Quelques pharmacologistes ont compté la soie crue donnée en substance, & sans avoir éprouvé le feu chimique parmi les cordiaux : & ils ont estimé cette vertu par celle du sel volatil qu’on en retire par la violence du feu. C’est la même erreur que celle qui a érigé la corne de cerf & la vipere en sudorifiques, voyez Vipere & l’article Principe (Chimie.) ; la soie n’est point cordiale, la soie n’a point de vertu médicamenteuse.

On a emploié en Pharmacie, l’alkali volatil & l’huile empyreumatique de soie. Le premier principe entre, par exemple, dans les gouttes d’Angleterre céphaliques ou gouttes de Goddard. A la bonne-heure, car ce produit de l’analyse animale a des vertus médicamenteuses très-réelles & très-énergiques : mais il faut qu’on se souvienne que l’alkali volatil de soie n’a absolument que les propriétés médicinales connues des alkalis volatils animaux.

La cendre de soie est comptée parmi les remedes mondificatifs ; c’est un pauvre remede & qui est aussi fort peu usité. (b)

Soie, (Coutelier.) c’est la queue d’une lame de couteau de table ; la soie est séparée de la lame par la moitié.

Soie, en terme de Vergetier ; c’est le poil dont les sangliers ou les porcs sont couverts. On tire beaucoup de soie de sanglier de Moscovie, d’Allemagne, de Lorraine, de Danemarck, &c.
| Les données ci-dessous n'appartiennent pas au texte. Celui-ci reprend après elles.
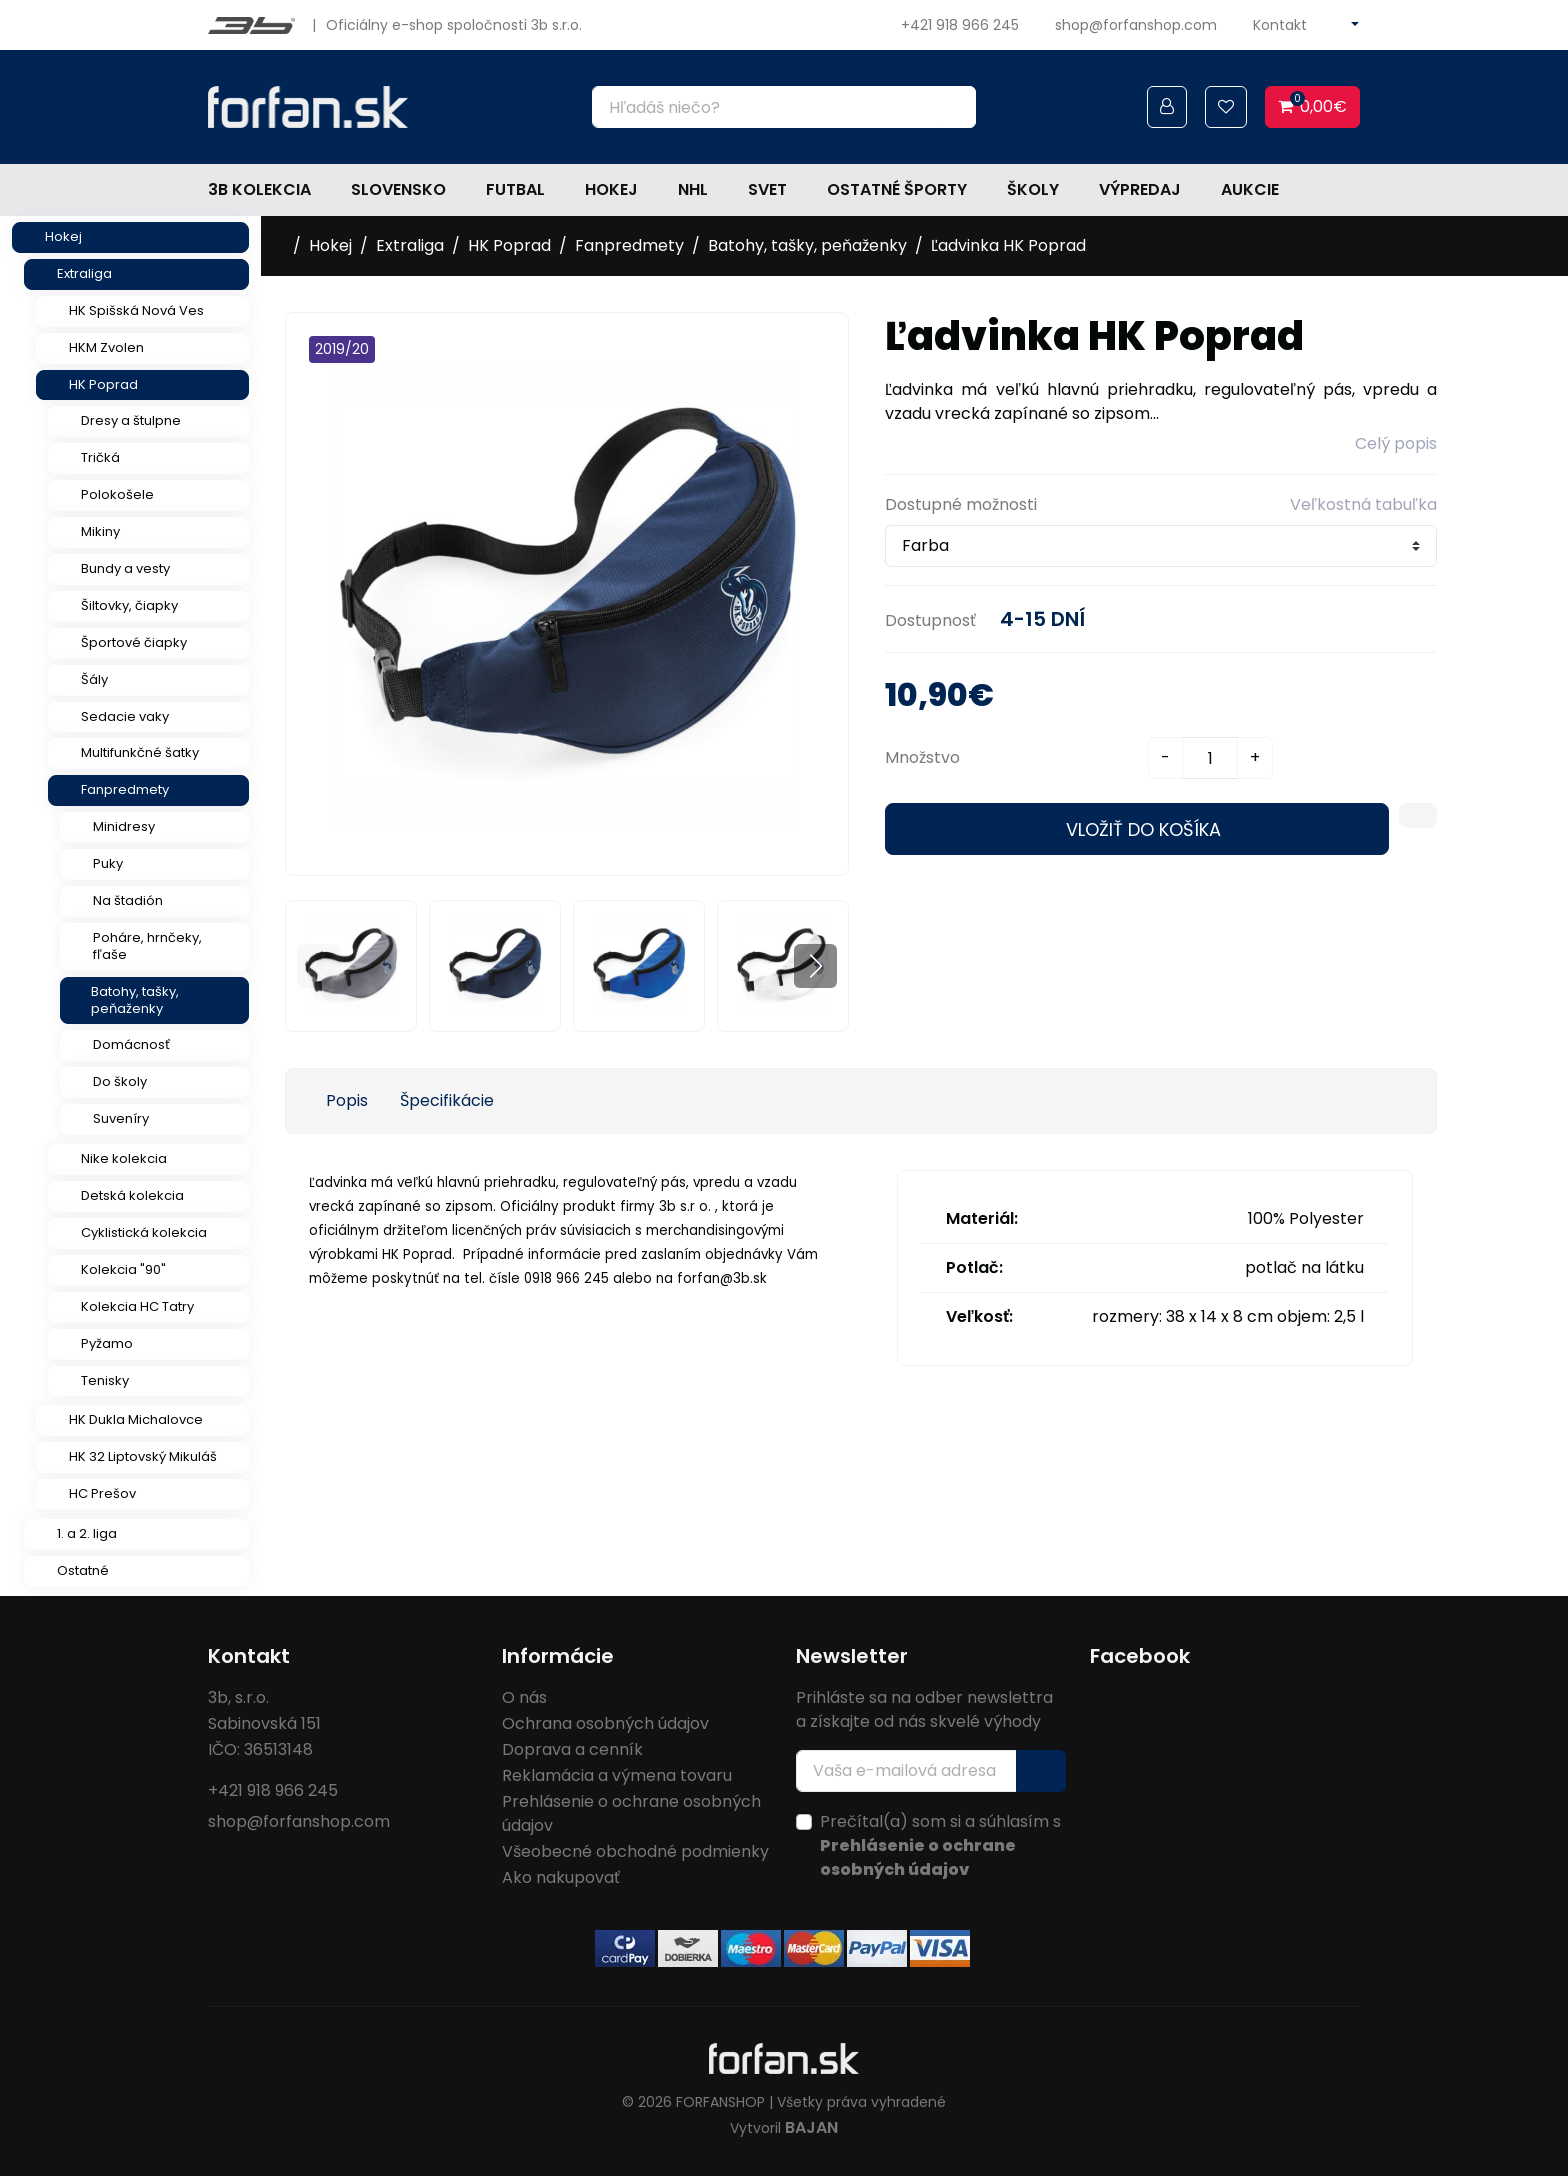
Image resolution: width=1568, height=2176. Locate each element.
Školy (1033, 189)
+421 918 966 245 (960, 25)
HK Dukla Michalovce (136, 1419)
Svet (767, 189)
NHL (693, 189)
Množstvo (922, 757)
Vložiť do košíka (1143, 829)
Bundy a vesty (125, 568)
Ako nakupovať (561, 1877)
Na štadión (128, 900)
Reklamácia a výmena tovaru (617, 1775)
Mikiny (100, 531)
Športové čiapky (134, 642)
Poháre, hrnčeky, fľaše (147, 946)
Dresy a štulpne (131, 420)
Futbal (515, 189)
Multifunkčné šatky (140, 752)
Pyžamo (107, 1343)
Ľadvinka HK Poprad (1008, 245)
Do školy (120, 1081)
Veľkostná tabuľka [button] (1363, 504)
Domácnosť (131, 1044)
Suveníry (121, 1118)
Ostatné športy (897, 189)
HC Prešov (102, 1493)
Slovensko (398, 189)
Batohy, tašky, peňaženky (135, 1000)
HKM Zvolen (106, 347)
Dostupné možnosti (961, 504)
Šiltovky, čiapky (129, 605)
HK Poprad (103, 384)
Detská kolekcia (132, 1195)
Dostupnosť (930, 620)
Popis (347, 1100)
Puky (108, 863)
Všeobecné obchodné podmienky (635, 1851)
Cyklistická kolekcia (144, 1232)
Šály (94, 679)
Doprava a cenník (572, 1749)
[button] (815, 965)
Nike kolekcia (124, 1158)
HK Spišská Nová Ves (136, 310)
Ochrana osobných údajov (605, 1723)
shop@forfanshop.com (1136, 25)
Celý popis (1396, 443)
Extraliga (84, 273)
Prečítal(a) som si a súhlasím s (940, 1845)
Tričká (100, 457)
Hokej (611, 189)
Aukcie (1250, 189)
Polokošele (117, 494)
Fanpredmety (125, 789)
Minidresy (124, 826)
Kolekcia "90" (123, 1269)
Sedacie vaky (125, 716)
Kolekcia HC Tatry (137, 1306)
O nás (524, 1697)
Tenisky (105, 1380)
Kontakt (1280, 25)
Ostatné (83, 1570)
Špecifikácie (447, 1100)
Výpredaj (1140, 189)
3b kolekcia (259, 189)
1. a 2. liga (87, 1533)
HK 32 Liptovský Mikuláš (143, 1456)
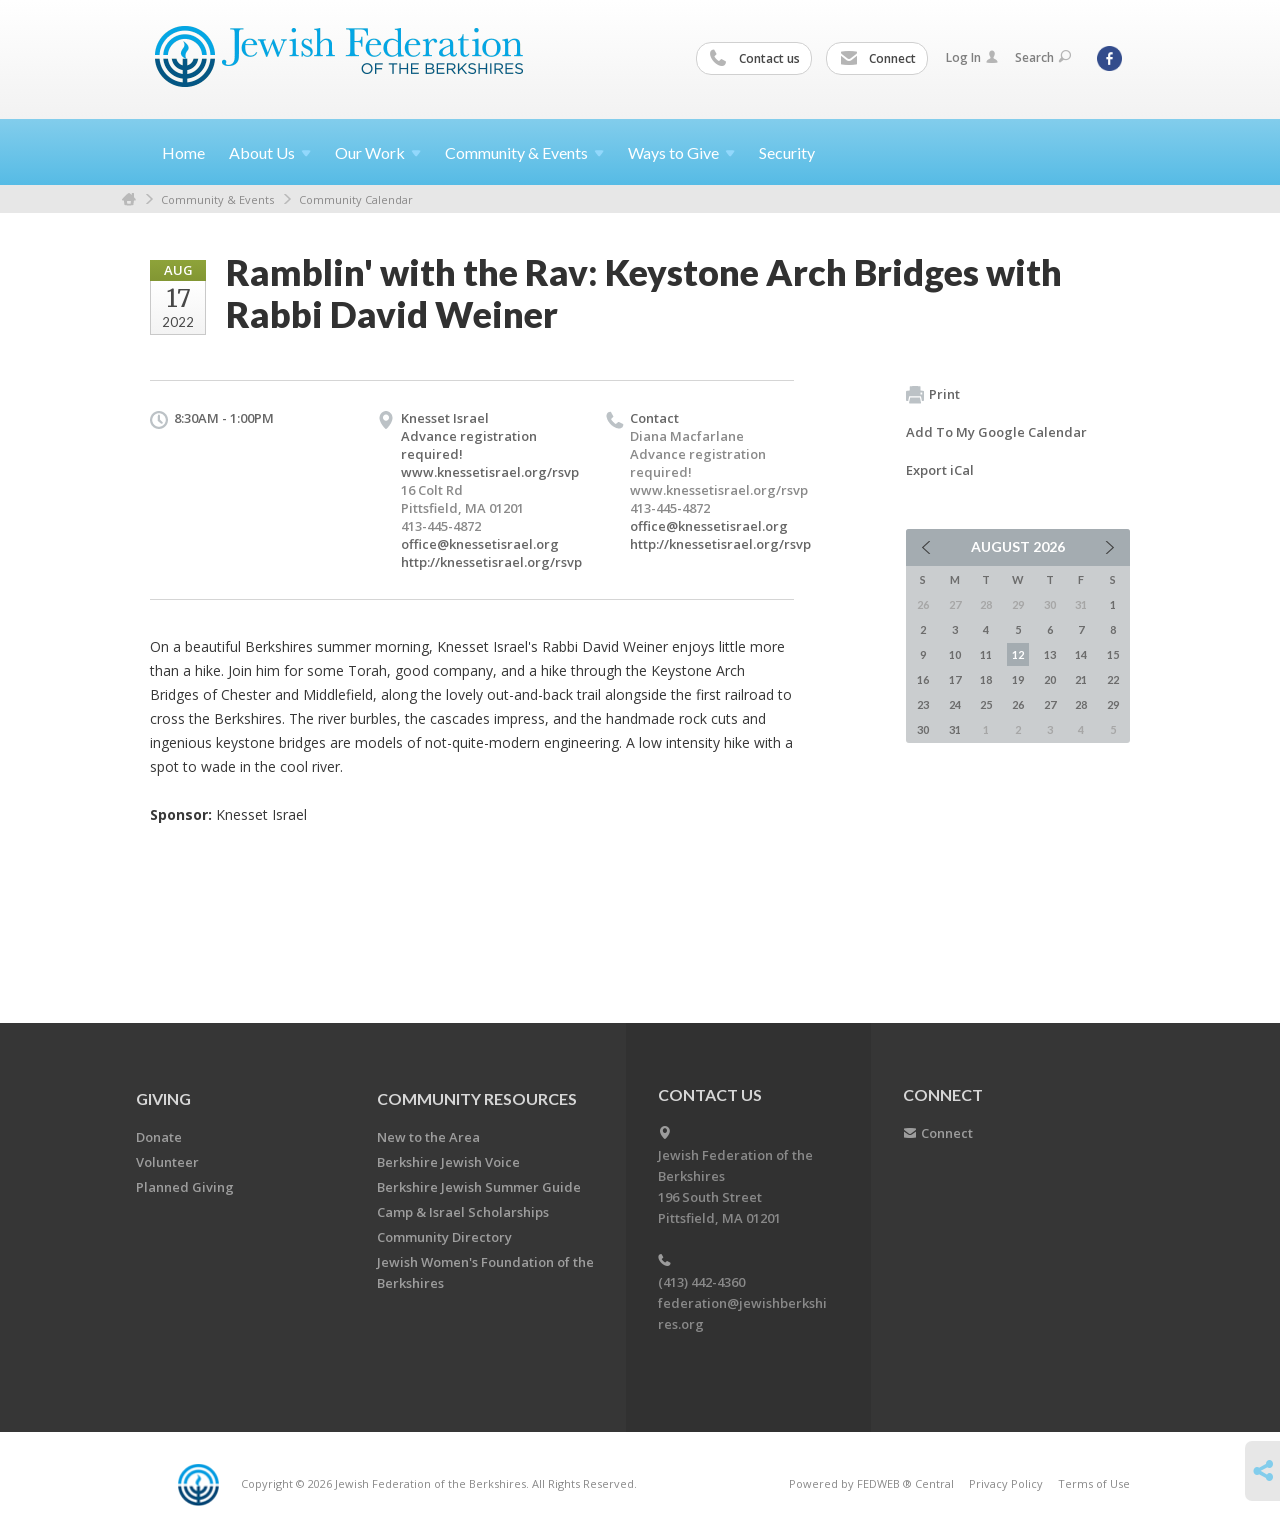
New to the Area (428, 1137)
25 (986, 704)
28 (1081, 704)
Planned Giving (185, 1187)
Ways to (681, 152)
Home (183, 152)
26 (1018, 704)
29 (1113, 704)
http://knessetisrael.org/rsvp (491, 562)
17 (955, 679)
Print (933, 395)
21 (1081, 679)
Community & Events (217, 199)
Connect (878, 59)
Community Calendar (356, 199)
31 (955, 729)
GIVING (163, 1098)
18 (986, 679)
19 (1018, 679)
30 (923, 729)
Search (1043, 57)
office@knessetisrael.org (480, 544)
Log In (972, 57)
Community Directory (444, 1237)
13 (1050, 654)
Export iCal (940, 470)
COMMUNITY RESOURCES (477, 1098)
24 (955, 704)
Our (378, 152)
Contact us (755, 59)
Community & (524, 152)
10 (955, 654)
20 (1050, 679)
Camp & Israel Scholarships (463, 1212)
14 (1081, 654)
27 (1050, 704)
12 (1018, 654)
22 (1113, 679)
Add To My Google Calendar (996, 432)
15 (1113, 654)
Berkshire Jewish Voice (448, 1162)
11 (986, 654)
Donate (159, 1137)
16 (923, 679)
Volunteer (167, 1162)
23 (923, 704)
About (270, 152)
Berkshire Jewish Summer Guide (479, 1187)
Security (787, 152)
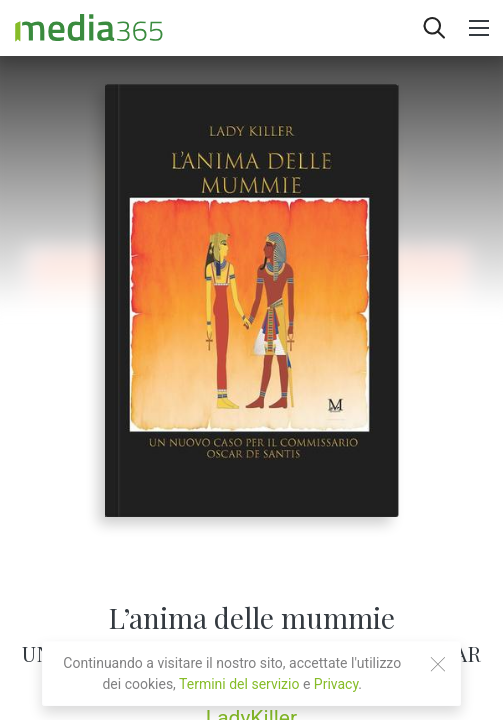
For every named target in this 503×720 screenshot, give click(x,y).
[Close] (438, 664)
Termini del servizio (239, 684)
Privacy (336, 684)
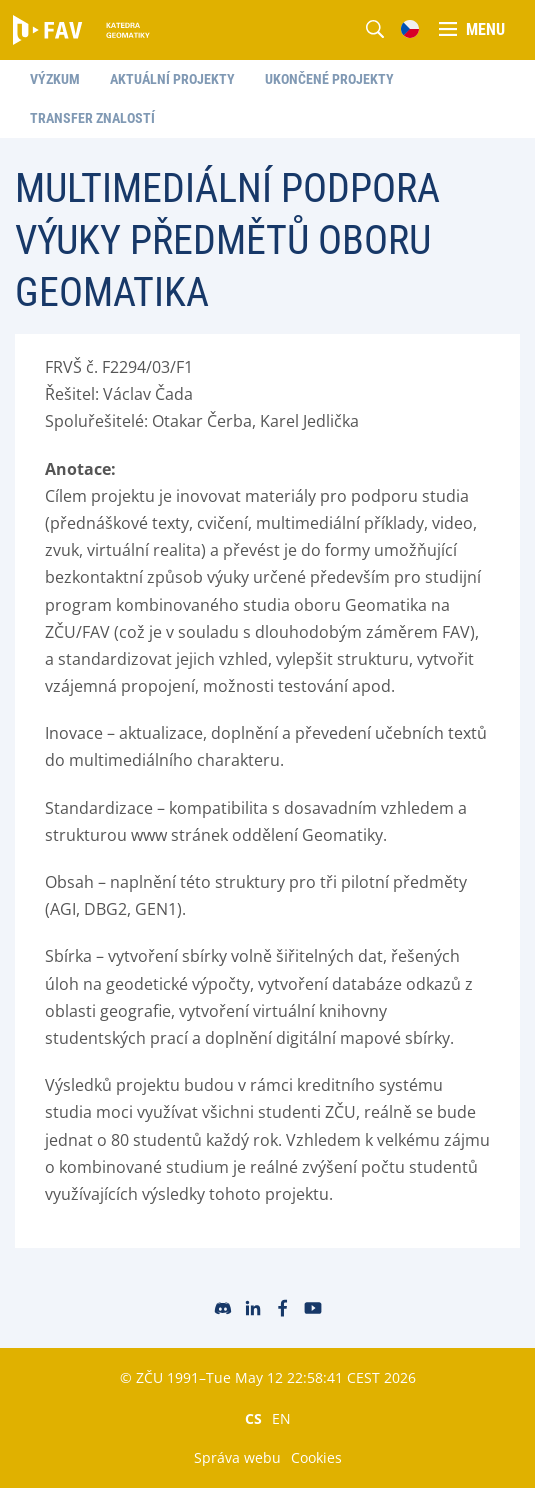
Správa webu (237, 1457)
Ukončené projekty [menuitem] (329, 79)
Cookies (316, 1457)
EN (281, 1418)
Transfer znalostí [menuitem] (92, 118)
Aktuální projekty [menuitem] (172, 79)
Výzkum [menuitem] (55, 79)
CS (253, 1418)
  1. Gazette d’Avignon du 28 Janvier 1749.
  2. On a fait en Piémont plus de roues que n’en contiendroient six tombereaux, auparavant de faire cette découverte.
  3. Voyez la description de l’hasple du tour du sieur R***, les numérations des dents de deux roues du même tour, une corde finement placée, &c.
  4. Voyez le procès-verbal.
  5. Réglement de Piémont de 1724.
  6. Lettre du 25 Août 1748 à M. de Fourqueux, procureur général de la chambre des comptes.
  7. La condition publique est une chambre établie à Turin, pour y mettre les soies lorsque l’acheteur en convient avec le vendeur. Cette chambre contient quatre cheminées, dans lesquelles on fait un feu modéré pendant toute l’année, excepté dans les mois de Mai, Juin, Juillet & Août. Dans cette chambre, on sépare la soie par matteaux, qui contiennent quatre à cinq écheveaux chacun ; on les passe dans des ficelles, lesquelles sont suspendues dans le milieu ; & le ballot ayant été pesé avant que d’y être porté, on laisse la soie vingt-quatre heures ; après quoi on la repese : si le ballot a diminué de deux livres & demie, il est reporté une seconde fois, & enfin si à la troisieme la diminution se trouve encore de même, pour lors il est confisqué. Comme personne n’est forcé de porter la soie à la condition publique, les propriétaires de celles qui sont envoyées à Lyon n’ont garde de faire passer les leurs par une épreuve de cette sorte.